EXERCISE DIRECTIONS: Without any images, write the listing below out word for word.

SOURCE INFORMATION:
○ ○ ○ ○ ○ ○ ○

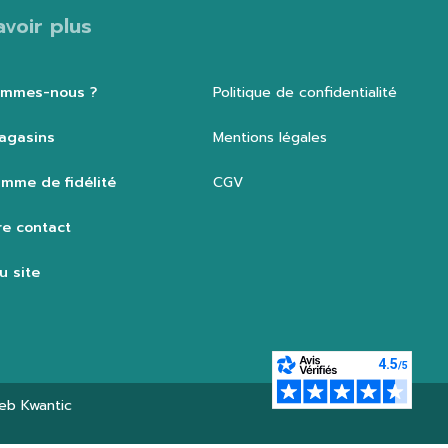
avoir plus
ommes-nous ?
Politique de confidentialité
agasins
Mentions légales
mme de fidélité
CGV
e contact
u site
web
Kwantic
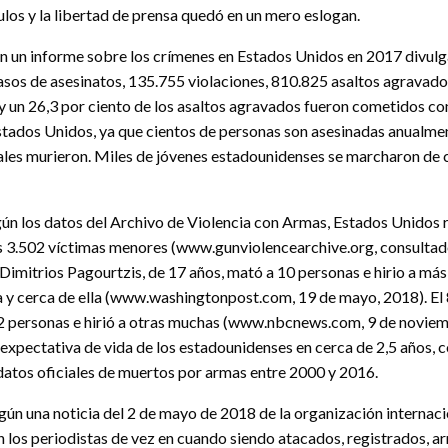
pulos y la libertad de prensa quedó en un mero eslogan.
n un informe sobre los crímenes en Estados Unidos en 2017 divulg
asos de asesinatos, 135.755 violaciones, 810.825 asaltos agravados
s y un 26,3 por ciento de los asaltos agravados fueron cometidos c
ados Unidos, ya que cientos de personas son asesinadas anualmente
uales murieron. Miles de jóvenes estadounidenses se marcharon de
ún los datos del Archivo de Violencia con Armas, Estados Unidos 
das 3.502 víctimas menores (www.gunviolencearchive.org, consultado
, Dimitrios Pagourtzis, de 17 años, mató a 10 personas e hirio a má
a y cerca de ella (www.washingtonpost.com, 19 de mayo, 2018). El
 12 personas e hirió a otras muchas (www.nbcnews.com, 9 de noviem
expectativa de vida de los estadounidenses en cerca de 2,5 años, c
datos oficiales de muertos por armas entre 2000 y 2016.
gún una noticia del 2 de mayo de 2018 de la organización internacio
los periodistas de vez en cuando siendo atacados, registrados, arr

○ ○ ○ ○ ○ ○ ○

YOUR SOLUTION:
avoir plus
ommes-nous ?
Politique de confidentialité
agasins
Mentions légales
mme de fidélité
CGV
e contact
u site
web
Kwantic
pulos y la libertad de prensa quedó en un mero eslogan.
n un informe sobre los crímenes en Estados Unidos en 2017 divulg
asos de asesinatos, 135.755 violaciones, 810.825 asaltos agravados
s y un 26,3 por ciento de los asaltos agravados fueron cometidos c
ados Unidos, ya que cientos de personas son asesinadas anualmente
uales murieron. Miles de jóvenes estadounidenses se marcharon de
ún los datos del Archivo de Violencia con Armas, Estados Unidos 
das 3.502 víctimas menores (www.gunviolencearchive.org, consultado
, Dimitrios Pagourtzis, de 17 años, mató a 10 personas e hirio a má
a y cerca de ella (www.washingtonpost.com, 19 de mayo, 2018). El
 12 personas e hirió a otras muchas (www.nbcnews.com, 9 de noviem
expectativa de vida de los estadounidenses en cerca de 2,5 años, c
datos oficiales de muertos por armas entre 2000 y 2016.
gún una noticia del 2 de mayo de 2018 de la organización internacio
los periodistas de vez en cuando siendo atacados, registrados, arr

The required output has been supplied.